5/3/1 & Bodybuilding - c19w2d6

Friday - 16 December 2022
Workout: Legs & abs, 0520-0640 (80 minutes)

Indigo-3G - 0500
Surge - 0530-0621

Warm-up
Throws + jumps

Begin: 0538; End: 0637; Duration: 59 minutes
Squat - 105x5, 135x5, 165x5 | 195x5, 225x5, 255x23 (rep PR)
BB hack squat - 145 lbs - 15, 15, 15, 15, 15
Leg curl - 80 lbs - 15, 15, 15, 15, 15
Leg extension - 105 lbs - 12, 12, 12, 12
Ab wheel - ramp (19) - 12, 12, 12, 12
Upright row - 60 lbs - 15, 15, 15, 15, 15

Semi-fasted: black coffee upon waking, then Indigo-3G and Surge as above.

Christmas came early this year!

Yep, that’s right: I gave myself nearly 2 full minutes of rest before the last set of hack squats!

Crushed a WM at 255 for 23 reps, too. Previous best was 255x20 at the end of June.

I saw this week’s weights last Sunday and knew I wanted today’s top set for 21, but then I realized this morning that the June WM might’ve actually been 21 or 22 reps—my notes said I lost count and so decided to record 20 reps, 'cause I knew it wasn’t fewer than that. I was also certain it wasn’t more than 22, so that meant 23 for a small rep PR today, so…

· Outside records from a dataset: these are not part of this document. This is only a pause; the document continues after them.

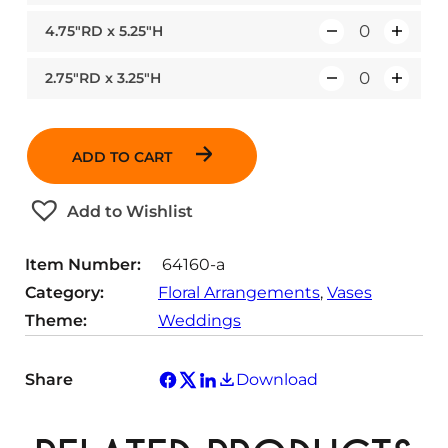
u
4.75″RD x 5.25″H
Q
a
u
n
2.75″RD x 3.25″H
Q
a
t
u
n
i
a
t
t
ADD TO CART
n
i
y
t
t
Add to Wishlist
i
y
t
Item Number:
64160-a
y
Category:
Floral Arrangements
, 
Vases
Theme:
Weddings
Share
Download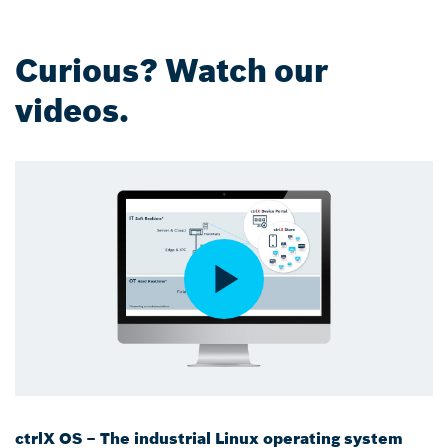
Curious? Watch our
videos.
ctrlX OS – The industrial Linux operating system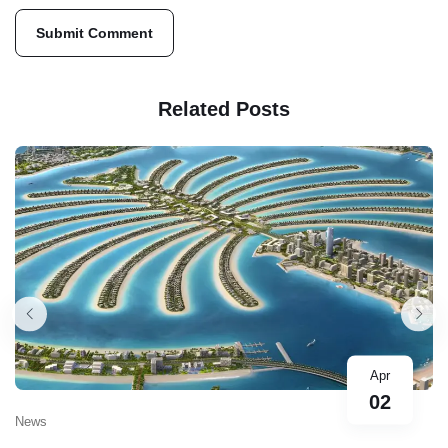
Related Posts
Apr
02
News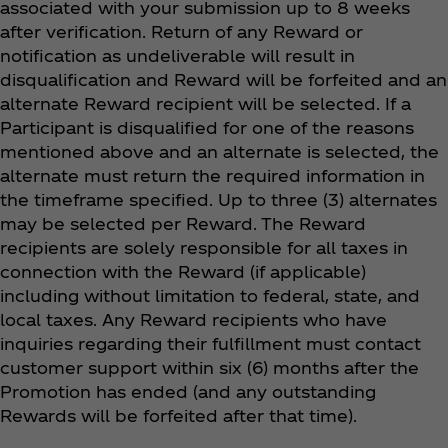
associated with your submission up to 8 weeks
after verification. Return of any Reward or
notification as undeliverable will result in
disqualification and Reward will be forfeited and an
alternate Reward recipient will be selected. If a
Participant is disqualified for one of the reasons
mentioned above and an alternate is selected, the
alternate must return the required information in
the timeframe specified. Up to three (3) alternates
may be selected per Reward. The Reward
recipients are solely responsible for all taxes in
connection with the Reward (if applicable)
including without limitation to federal, state, and
local taxes. Any Reward recipients who have
inquiries regarding their fulfillment must contact
customer support within six (6) months after the
Promotion has ended (and any outstanding
Rewards will be forfeited after that time).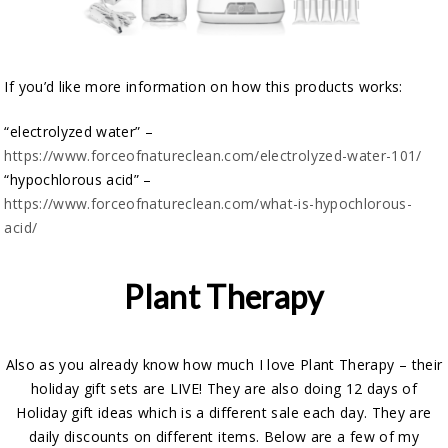
If you’d like more information on how this products works:
“electrolyzed water” –
https://www.forceofnatureclean.com/electrolyzed-water-101/
“hypochlorous acid” –
https://www.forceofnatureclean.com/what-is-hypochlorous-
acid/
Plant Therapy
Also as you already know how much I love Plant Therapy – their
holiday gift sets are LIVE! They are also doing 12 days of
Holiday gift ideas which is a different sale each day. They are
daily discounts on different items. Below are a few of my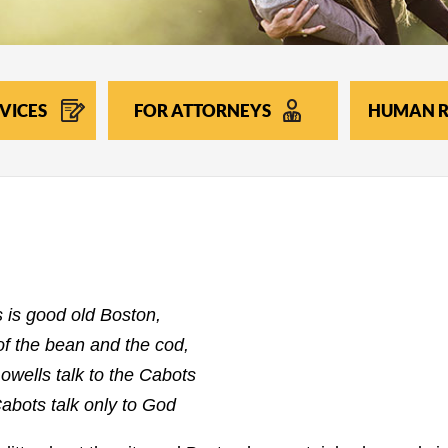
VICES
FOR ATTORNEYS
HUMAN R
s is good old Boston,
f the bean and the cod,
owells talk to the Cabots
abots talk only to God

First 11 were pretty fast, though they got tough around rep 8. After 11, I basically did singles up to 23, taking about 5-7 deep breaths between each rep. The weight was heavy during the “rests,” but it didn’t get really heavy until about rep 17 or 18—at that point my lower back was starting to whine, so I just wanted to finish. But I forced myself to take each one as it came, to breathe deeply, and not to rush: I had come too far to miss the PR because I got antsy. It was agony for about 3:15, but I got it done.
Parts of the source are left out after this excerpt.